◆ **Task requirements**: Exact wording is required: give all the records again, minus the pictures.

++++ Data supplied

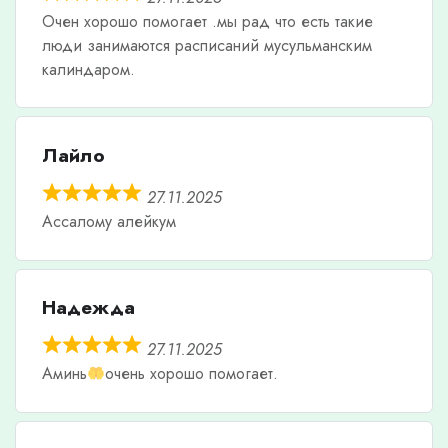
Очен хорошо помогает .мы рад что есть такие
люди занимаются расписаний мусульманским
калиндаром.
Лайло
27.11.2025
Ассалому алейкум
Надежда
27.11.2025
Аминь
очень хорошо помогает.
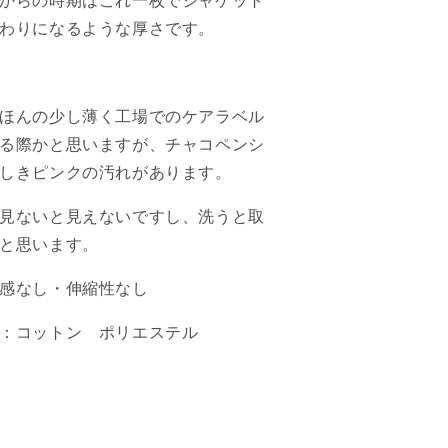
からの時期はこれ一枚でジャケット
ツ
ツ
わりになるような厚さです。
の
の
数
数
量
量
を
を
ほんの少し薄く工場でのケアラベル
減
増
る際かと思いますが、チャコペンシ
ら
や
しきピンクの汚れがあります。
す
す
見ないと見えないですし、洗うと取
と思います。
感なし・伸縮性なし
：コットン ポリエステル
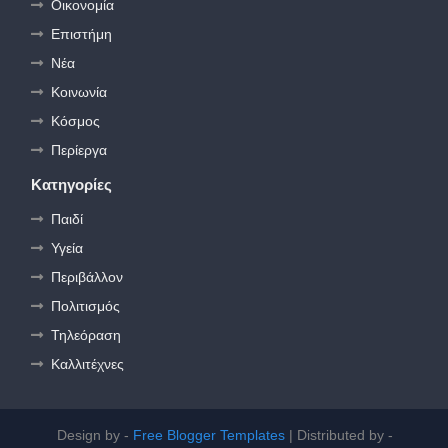
Οικονομία
Επιστήμη
Νέα
Κοινωνία
Κόσμος
Περίεργα
Κατηγορίες
Παιδί
Υγεία
Περιβάλλον
Πολιτισμός
Τηλεόραση
Καλλιτέχνες
Design by -
Free Blogger Templates
| Distributed by -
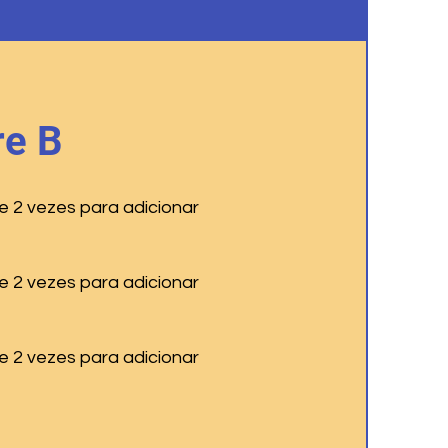
e B
e 2 vezes para adicionar
e 2 vezes para adicionar
e 2 vezes para adicionar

++++++++

◆ **Written solution**:
Очен хорошо помогает .мы рад что есть такие
люди занимаются расписаний мусульманским
калиндаром.
Лайло
27.11.2025
Ассалому алейкум
Надежда
27.11.2025
Аминь
очень хорошо помогает.
からの時期はこれ一枚でジャケット
ツ
ツ
わりになるような厚さです。
の
の
数
数
量
量
を
を
ほんの少し薄く工場でのケアラベル
減
増
る際かと思いますが、チャコペンシ
ら
や
しきピンクの汚れがあります。
す
す
見ないと見えないですし、洗うと取
と思います。
感なし・伸縮性なし
：コットン ポリエステル
Οικονομία
Επιστήμη
Νέα
Κοινωνία
Κόσμος
Περίεργα
Κατηγορίες
Παιδί
Υγεία
Περιβάλλον
Πολιτισμός
Τηλεόραση
Καλλιτέχνες
Design by -
Free Blogger Templates
| Distributed by -
e B
e 2 vezes para adicionar
e 2 vezes para adicionar
e 2 vezes para adicionar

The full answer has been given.